Most workers and retirees, who braved a snowstorm to attend Friday's meeting, expressed gratitude for the new information and gave generally positive reviews to the technical presentation.

"We're making progress," said Dave Trach, who spent 38 years at the now-closed LTV operation near Hoyt Lakes and now serves on the executive board of the Steelworkers Organization of Active Retirees. "We've got people looking at it in a scientific way."

Bob Pulkinen, another retired LTV worker who now suffers from asbestosis that he attributes to 36 years in the mines, said the research is needed to assure the next generation of mine workers that conditions are safe. "This is beneficial," he said.

But for some, the answers for which they'd long been waiting came up short.

Sam Ricker, who spent 35 years as a machinist at what is now United Taconite, had hoped to find more clarity on what risk the fibers in the ore pose to workers.

"I expected more," Ricker said.

Researchers found that 80 miners, all men, have died of the rare cancer, a rate nearly three times that in the rest of the state's population. Commercial asbestos was once used widely in the taconite industry for insulation and other purposes and remains a prime suspect in the Iron Range cases.

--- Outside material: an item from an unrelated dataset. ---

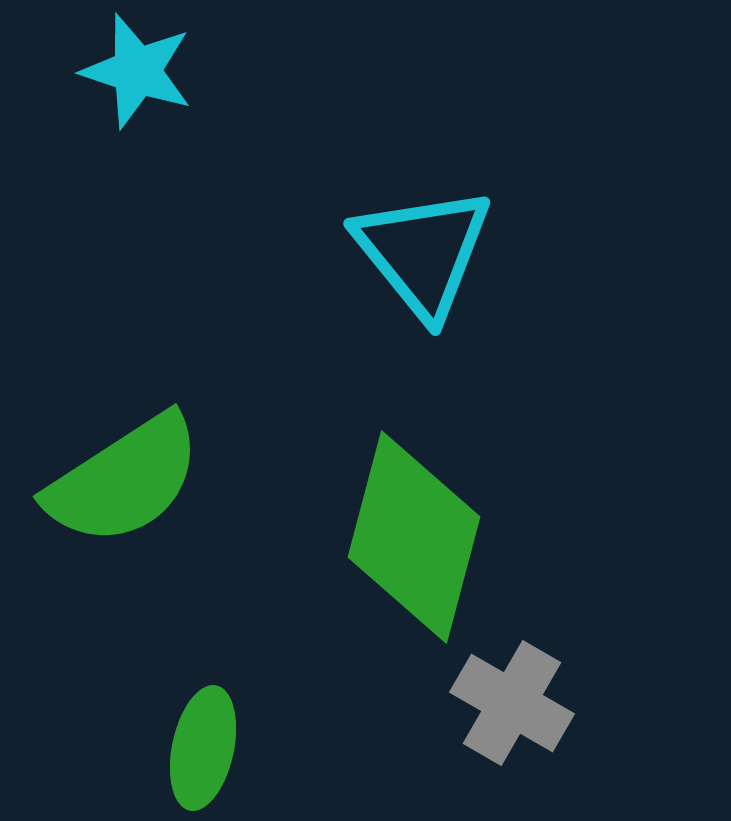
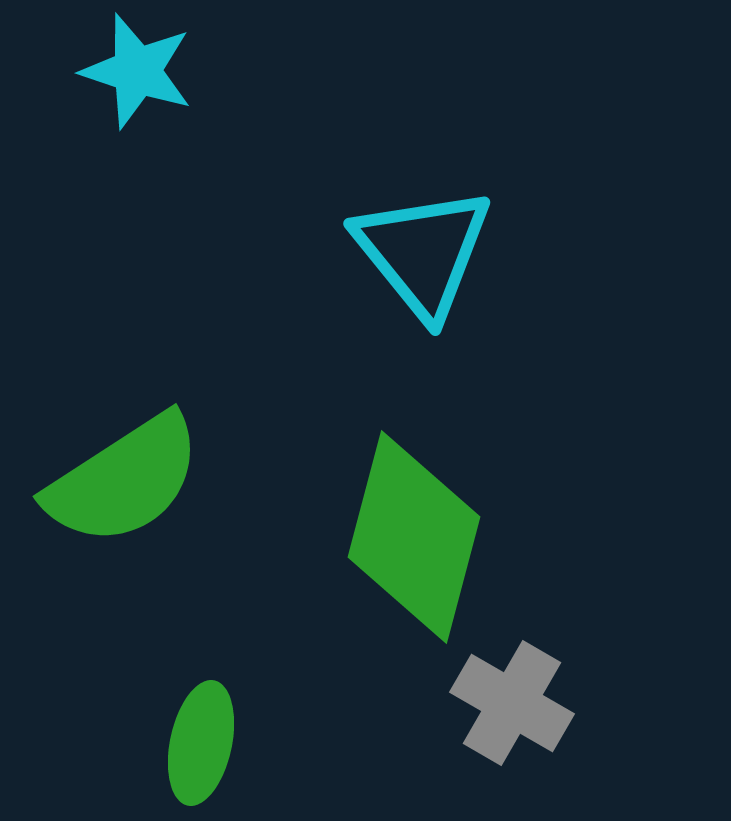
green ellipse: moved 2 px left, 5 px up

University researchers, at least in this phase of the study, didn't try to parcel out blame between commercial asbestos products and fibers from the ore itself. Mandel said researchers believe "there is something about working in the industry that is playing into this." They plan to conduct more analysis of fiber data to get clearer answers.

Other experts on mesothelioma and mining said that it is extremely difficult to reconstruct exposures that occur over a lifetime.

"It's not that taconite is not indictable,'' said Dr. Michael Harbut, an expert on mining-related mesothelioma at Wayne State University in Detroit. "But it's so hard to separate out the exposures."

Nonetheless, the research is an important advance, said Christopher Weis, an expert on asbestos and mesothelioma at the National Institutes of Health.

"Dr. Mandel and his team have now confirmed what many have suspected for decades," he said. "There is a clear relationship between exposure to taconite dust and mesothelioma in humans."

Moreover, Weis said their future research could play an important part in exposing the role that other, shorter mineral fibers play in lung diseases, which might show that the risks for mesothelioma come from more than just the long fibers typical of asbestos.

"We've long suspected that those fragments contribute significantly to lung disease," he said.

Risk limited to workers

Other findings in the multi­part study suggested that spouses of workers and others in the community don't face an increased risk of diseases. Researchers also said that occupational exposure to dust in taconite operations is generally within safe limits. Air tests for fibers in Iron Range communities found no excessive dust, and no sign of asbestos particles at all.

One major part of the study reconstructed historic exposure to airborne mineral fibers back to the 1960s. This was necessary because mesothelioma can take 30 or 40 years to develop.

From that, researchers concluded that victims of the rare cancer were more likely to have had higher exposures to longer, needle-like fibers including asbestos and non-asbestos rock fragments such as those produced by crushing ore. But researchers reached no precise conclusions about it.

"It's not a huge risk, but it is a risk potentially associated with this exposure," said Bruce Alexander, a professor of environmental health at the university.

The study also found that asbestos-related cancers struck all across the Iron Range, and were not concentrated in some parts as some miners have suspected.

Mandel said additional findings will be presented in one or two future meetings. A report on the current phase is expected to be published in days, with a final report later this year. Researchers also are planning continued research, and have applied for more than $2 million in federal and foundation grants.